March 2023
It was 20+ years ago today
as I write this,
that, late at night after a rehearsal, my dear friend & songwriter David Garza stood up and proclaimed --
You are doing this!
-- and he and I pushed my Yamaha U1 Piano (from what later became London's bedroom) all the way down the hallway* and across the back room of my house to the far corner by all the windows... of what was afterwards known as my piano room.
What his proclamation was referring to was my decision to open my music studio and leave my very fine job teaching
International students in the Intensive English Language skills at the University of Texas.
Bewildering as this decision may have seemed to some (like my boss, and my dad)...
and even though my own mind was overcome with questions:
Who will my students be?
How will I find them?
How will they find me?
Curiosity consumed me.
I had to do it.
I was anguishing--wanting with all my heart to only only only be
working in, thinking about, and dreaming of--only music.
What followed was
Twenty Magical Years of Music Making (and coffee)
in my happy piano room on Joe Sayers Avenue in Austin, Texas—
with YOU!

So much love, discovery, musical accomplishment and wall paint color changes occurred in this room. I have had the privilege of working with hundreds of students over the past 20 years, as well as hosting countless band practices, Erik Satie birthday parties, and many house concerts and classes.
As most of you know, I am no longer at the house on Joe Sayers. After several very hard years of taking care of my sweet momma, London and I are finally setting our sails for other shores (French ones, to be specific), and my teaching studio is now fully online, so that wherever in the world I am (or you are), I hope we can be close still!
In my life, there will never be another experience like that I had on Joe Sayers with you. So many moments, most of which you probably don't remember as you were only 6, 10, 17...which now already may seem like a blip as so many more things happen in the decades after that. But for me, I remember all of your ages and phases! Conversations, your frustrations and then breakthroughs. The songs you liked and shared with me.
For all of this, thank you from my heart of hearts!
One of the most heartbreaking aspects of living in Austin for me over the past years has been how the places and businesses I discovered and fell in love with when I first moved there in 1995, are not just out of business, they are often totally erased. Some, bulldozed and replaced with indistinguishable corporate nothingness. I know this sad song is sung by many in Austin, but I also can't bear that my own little studio, where I met all of you, my studio, has met the same fate.

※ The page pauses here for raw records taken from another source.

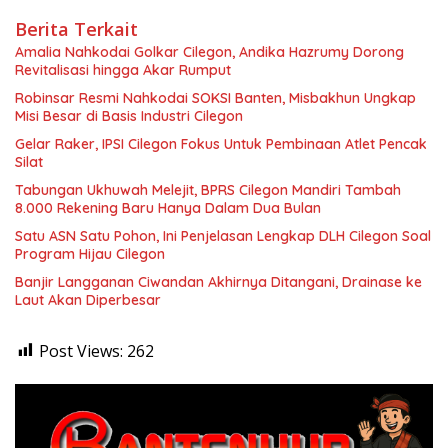
Berita Terkait
Amalia Nahkodai Golkar Cilegon, Andika Hazrumy Dorong
Revitalisasi hingga Akar Rumput
Robinsar Resmi Nahkodai SOKSI Banten, Misbakhun Ungkap
Misi Besar di Basis Industri Cilegon
Gelar Raker, IPSI Cilegon Fokus Untuk Pembinaan Atlet Pencak
Silat
Tabungan Ukhuwah Melejit, BPRS Cilegon Mandiri Tambah
8.000 Rekening Baru Hanya Dalam Dua Bulan
Satu ASN Satu Pohon, Ini Penjelasan Lengkap DLH Cilegon Soal
Program Hijau Cilegon
Banjir Langganan Ciwandan Akhirnya Ditangani, Drainase ke
Laut Akan Diperbesar
Post Views:
262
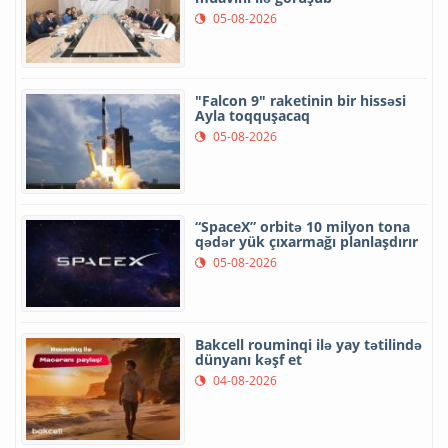
05-08-2026
"Falcon 9" raketinin bir hissəsi
Ayla toqquşacaq
05-08-2026
“SpaceX” orbitə 10 milyon tona
qədər yük çıxarmağı planlaşdırır
05-08-2026
Bakcell rouminqi ilə yay tətilində
dünyanı kəşf et
04-08-2026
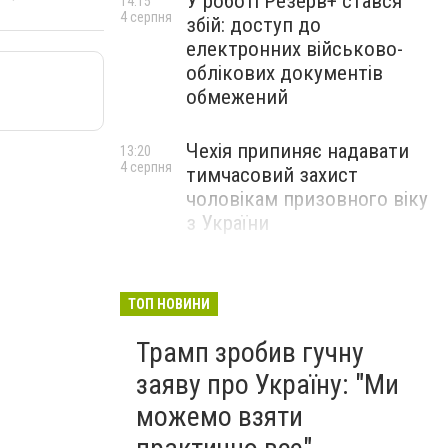
У роботі Резерв+ стався
14:15
4 серпня
збій: доступ до
електронних військово-
облікових документів
обмежений
Чехія припиняє надавати
13:20
4 серпня
тимчасовий захист
чоловікам призовного віку
з України
ТОП НОВИНИ
Трамп зробив гучну
заяву про Україну: "Ми
можемо взяти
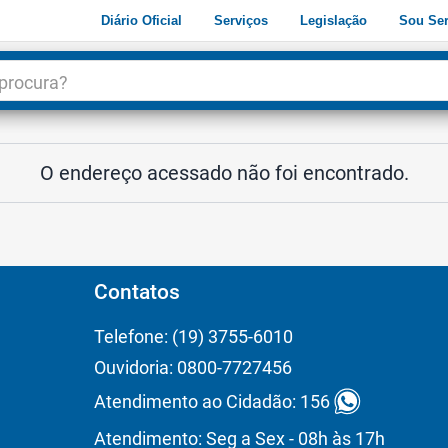
Diário Oficial
Serviços
Legislação
Sou Ser
dade
3
O endereço acessado não foi encontrado.
Contatos
Telefone: (19) 3755-6010
Ouvidoria: 0800-7727456
Atendimento ao Cidadão: 156
Atendimento: Seg a Sex - 08h às 17h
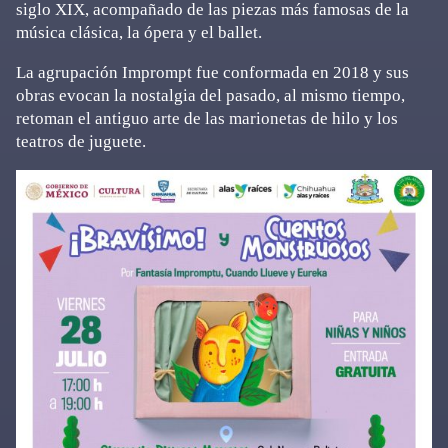
siglo XIX, acompañado de las piezas más famosas de la
música clásica, la ópera y el ballet.
La agrupación Imprompt fue conformada en 2018 y sus
obras evocan la nostalgia del pasado, al mismo tiempo,
retoman el antiguo arte de las marionetas de hilo y los
teatros de juguete.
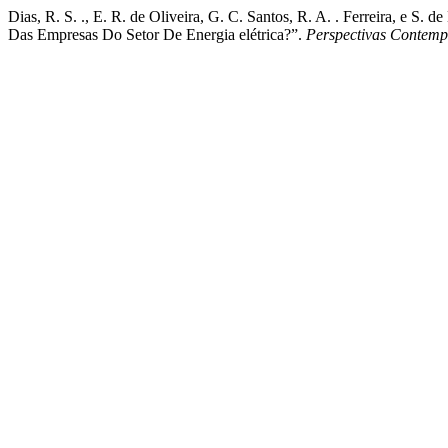
Dias, R. S. ., E. R. de Oliveira, G. C. Santos, R. A. . Ferreira, e S
Das Empresas Do Setor De Energia elétrica?”.
Perspectivas Contem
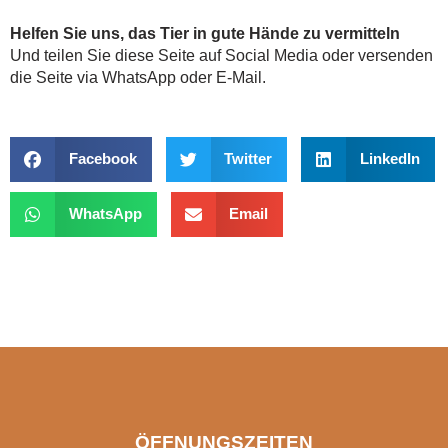
Helfen Sie uns, das Tier in gute Hände zu vermitteln
Und teilen Sie diese Seite auf Social Media oder versenden
die Seite via WhatsApp oder E-Mail.
Facebook
Twitter
LinkedIn
WhatsApp
Email
ÖFFNUNGSZEITEN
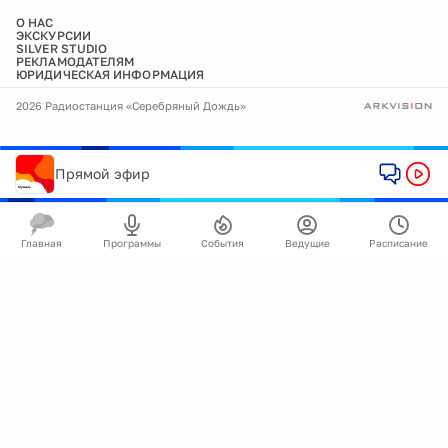
О НАС
ЭКСКУРСИИ
SILVER STUDIO
РЕКЛАМОДАТЕЛЯМ
ЮРИДИЧЕСКАЯ ИНФОРМАЦИЯ
2026 Радиостанция «Серебряный Дождь»
Прямой эфир
Главная
Программы
События
Ведущие
Расписание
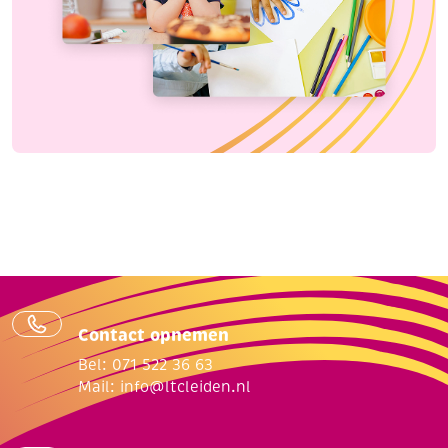
Contact opnemen
Bel: 071 522 36 63
Mail:
info@ltcleiden.nl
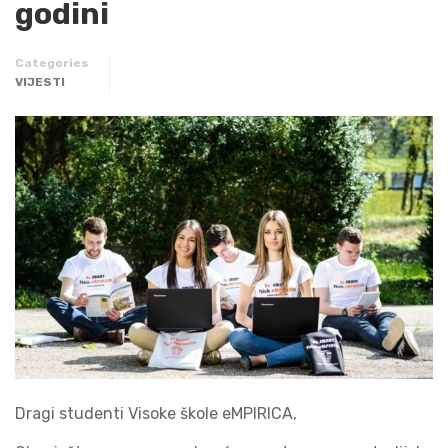
godini
Categories
VIJESTI
Dragi studenti Visoke škole eMPIRICA,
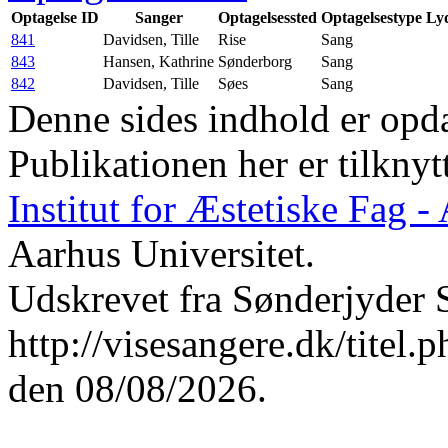
Optagelse ID
Sanger
Optagelsessted
Optagelsestype
Lyd
841
Davidsen, Tille
Rise
Sang
843
Hansen, Kathrine
Sønderborg
Sang
842
Davidsen, Tille
Søes
Sang
Denne sides indhold er opda
Publikationen her er tilknyt
Institut for Æstetiske Fag 
Aarhus Universitet.
Udskrevet fra Sønderjyder 
http://visesangere.dk/t
den 08/08/2026.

I so much can't beat that, that I have I am making this page as an archive of it all, in case you ever want to drop by, and revisit, and I will drop things in here as I run across them, and I invite you to LITERALLY send me anything you want to share, from recitals, or any performances, pictures, things you made, things you remember, stories. Anything you have, I would love to have, too, for my own memories, and to add anything you feel comfortable with having posted here, to this collection below.
And so, below, you will find all the Piano Arthouse Videos made during the Pandemic and all the recitals that had posters (there were many more that did not!).
I am in contact with some of you, and if we are not in touch, I want to be! Please contact me and say hi--I'd love to hear what you are doing in the world, what your life is like, what you are playing, listening to, over the moon about in any way!
Thank you for being a part of my life and my growth as a teacher, as a musician, and as a human.
How brilliant, inspiring and unforgettable you are!
*Pushing a piano ANYWHERE is ill-advised. This action is guaranteed to leave a very noticeable and permanent groove in the floor. As I found out.